Minggu, 01 Februari 2009

KEUNGGULAN BERSAING BANGSA


KEUNGGULAN BERSAING BANGSA

DALAM PERSPEKTIP ANTROPOLOGI BISNIS

Ratmaya Urip Hadjadsantosa *)

Indonesia dikenal memiliki keunggulan komparatif berupa sumber daya alam yang melimpah yang terkandung di bumi, laut dan udaranya, dengan kekayaan tanah yang subur yang membentang bak zamrud yang membentang di khatulistiwa, subur makmur, gemah ripah loh jinawi tata tentrem kerta raharjo, bukan lautan hanya kolam susu, dan lain sebagainya, namun kesejahteraan yang didambakan seluruh rakyatnya tak juga kunjung tiba.

Selepas dari penjajahan politik, sejak jaman kemerdekaan, khususnya setelah era orde baru, bahkan era orde reformasi, bangsa Indonesia harus kembali dalam cengkeraman penjajah, meski dalam bentuk yang baru, yaitu penjajahan ekonomi.

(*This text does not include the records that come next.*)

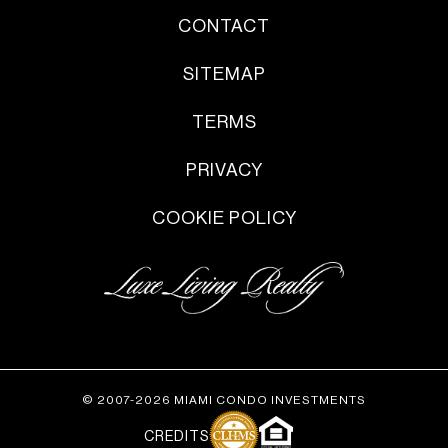
CONTACT
SITEMAP
TERMS
PRIVACY
COOKIE POLICY
© 2007-2026 MIAMI CONDO INVESTMENTS
CREDITS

Setelah 63 tahun kemerdekaan, modal-modal asing menguasai hampir seluruh lini ekonomi bangsa. Itu semua karena bangsa Indonesia tidak memiliki kemampuan bersaing dalam percaturan bisnis dunia, sehingga keterpurukan sangat akrab dengan kehidupan berbangsa dan bernegara. Kesejahteraan (welfare) dan kemakmuran (prosperity), semakin menjauh dari bangsa Indonesia. Sangat paradoks, karena miskin di negara yang kaya raya, seperti tikus mati kelaparan di lumbung padi.

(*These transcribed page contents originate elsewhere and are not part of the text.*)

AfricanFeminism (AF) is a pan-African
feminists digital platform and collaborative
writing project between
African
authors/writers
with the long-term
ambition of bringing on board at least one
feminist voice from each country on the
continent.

Menarik sekali apa yang telah disampaikan oleh Menkominfo Mohammad Nuh di kota Pasuruan, ketika menyerahkan santunan dari pemerintah sebesar Rp 2,5 juta/keluarga yang tewas saat pembagian zakat pada tanggal 15 September 2008 lalu. Seolah menepis pendapat Ketua PB NU KH Hasyim Muzadi sebelumnya, yang menyampaikan bahwa tragedi maut itu merupakan bukti nyata makin parahnya kemiskinan, Menkominfo mengatakan bahwa penduduk miskin justru turun dari 38,4 juta jiwa (16 persen) pada tahun 2007 menjadi 36 juta jiwa (15 persen) pada tahun ini.

Menariknya adalah, bahwa silang pendapat tentang angka kemiskinan yang dipicu oleh Jenderal (purn) Wiranto, yang kebetulan berbeda dengan angka-angka pemerintah tersebut sampai sekarang belum juga ada muaranya. Bola liar angka kemiskinan yang beredar di blog-blog internet malah lebih dahsyat lagi, karena dihitung berdasar ukuran Bank Dunia, yang menggunakan ukuran US$ 2-PPP (purchasing power parity)/kapita/hari, yang pada tahun 2007 mencapai 105,3 juta jiwa (43,87% jika penduduk Indonesia 240 juta jiwa). Nampaknya angka kemiskinan telah dimanfaatkan untuk kepentingan-kepentingan politis bagi masing-masing pihak, untuk popularitas masing-masing, dengan merekayasa apa yang sebenarnya terjadi di lapangan.

Terlepas dari silang pendapat yang telah terjadi, nampaknya kemiskinan memang semakin berat dirasakan. Menurut penulis itu tugas setiap pemimpin yang sedang berkuasa, siapapun dia. Nampaknya dalam jangka pendek masih sulit untuk dapat diselesaikan, mengingat ada beberapa kajian yang terlupakan.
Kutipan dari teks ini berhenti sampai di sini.